James Daley

By James Daley

The insurance industry is about to come under intense scrutiny. Today's announcement that the FCA is launching a market study into the home and motor markets - with a particular focus on pricing - is sure to spark some nerves amongst many of those in the market. And rightly so.

Under Andrew Bailey and Chris Woolard, the FCA appears to have an increasing appetite to do whatever it takes to sort out long standing problems in our financial services markets. And while supply-side remedies such as price capping were once unheard of, we've now seen three policy initiatives in as many years which have suggested taking a more interventionalist approach to right some wrongs.

A review of pricing practices in the insurance market is long overdue. And what the regulator appears to be most interested in is the age old issue of dual pricing - something once again brought to regulators' attention by the Citizens Advice super-complaint, and an issue that is rarely out of the personal finance news pages.

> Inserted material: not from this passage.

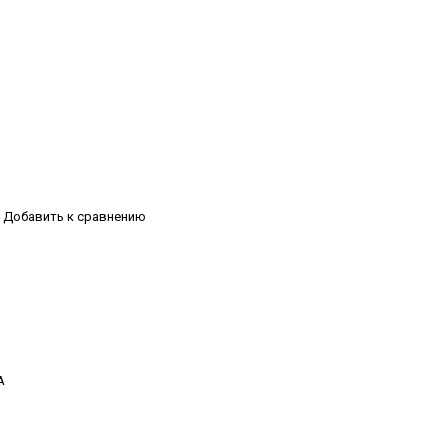
Добавить к сравнению
А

A problem that stretches beyond financial services

It's a problem that persists in lots of markets - new customers getting a better deal than loyal ones. Essentially, the only way to ensure you're getting a decent deal these days is to be constantly switching. To be good consumers, we now need to dedicate ever larger chunks of our lives to switching everything from our broadband, to our energy, to our insurance to our savings - every single year.

The savings market is an interesting case study if you want a clue where the FCA's current thinking is on the issue of dual pricing. In its recent discussion paper on price discrimination in the savings market, it settled on a preferred remedy of forcing all companies to introduce a basic savings rate - onto which all customers would be moved 12 months after opening an instant access account. The FCA may yet back off this plan - but it demonstrates its current willingness to intervene on the supply side if it feels the detriment is great enough.

The answers in the insurance market are more complex. In home and motor insurance, pricing is personalised, so there's no possibility of introducing anything similar to its proposals in the savings market. It could, however, cap price rises - to prevent firms offering loss leading rates in year one in the hope of recouping revenues by hiking rates in years two, three and beyond. Or it could look at facilitating long-term insurance contracts - which allow customers to lock in for longer.

Could better disclosure be a better remedy?

Personally, I'd like to see the focus first being on making it easier for customers to compare based on quality - not just price - when they're buying. After that, I'd like to see firms have to go much further to help customers understand how much they could save by switching. Better disclosure all round would solve many of the problems in this market in our view.

Improving disclosure has of course been within the industry's gift to pursue over the past few years. Unfortunately, when the FCA mandated firms to start putting last year's prices on customers' renewal letters, many firms tried to bury it - demonstrating that if disclosure remedies are going to work, they have to be more prescriptive and more tightly enforced.

And sadly, the failure of recent enhanced disclosure remedies increases the chance that the regulator will now look for a more heavy-handed solution. As ever, the industry may have missed an opportunity to save itself.

Although the FCA papers published today don't talk as much about it, perhaps the wider seismic changes that could result from this piece of work are related to a consideration of what factors insurers use to set their prices. As I've written many times before, the insurance industry has moved miles away from its origins based around the concept of pooled risk. Today, companies are competing to get the edge by providing ever more personalised pricing. And for every winner, there tends to be at least two losers.

Back to the future

The big question for the industry is whether the FCA has the appetite to push the market back in the direction it came from. Is insurance just a commodity, which requires more standardisation and commodity-style pricing. Or is the race to get an edge on individual pricing a legitimate one - in which case the end game will need to be more like Flood Re, with government-backed support for the risks that the industry don't want to touch.

Either way, this is an important juncture for the industry - and it's up to insurers to persuade the regulator and government that their current ways of working offer value. On this front, I'm not sure the industry yet has a convincing narrative.

We'll be launching our own research into the pricing debate in the New Year.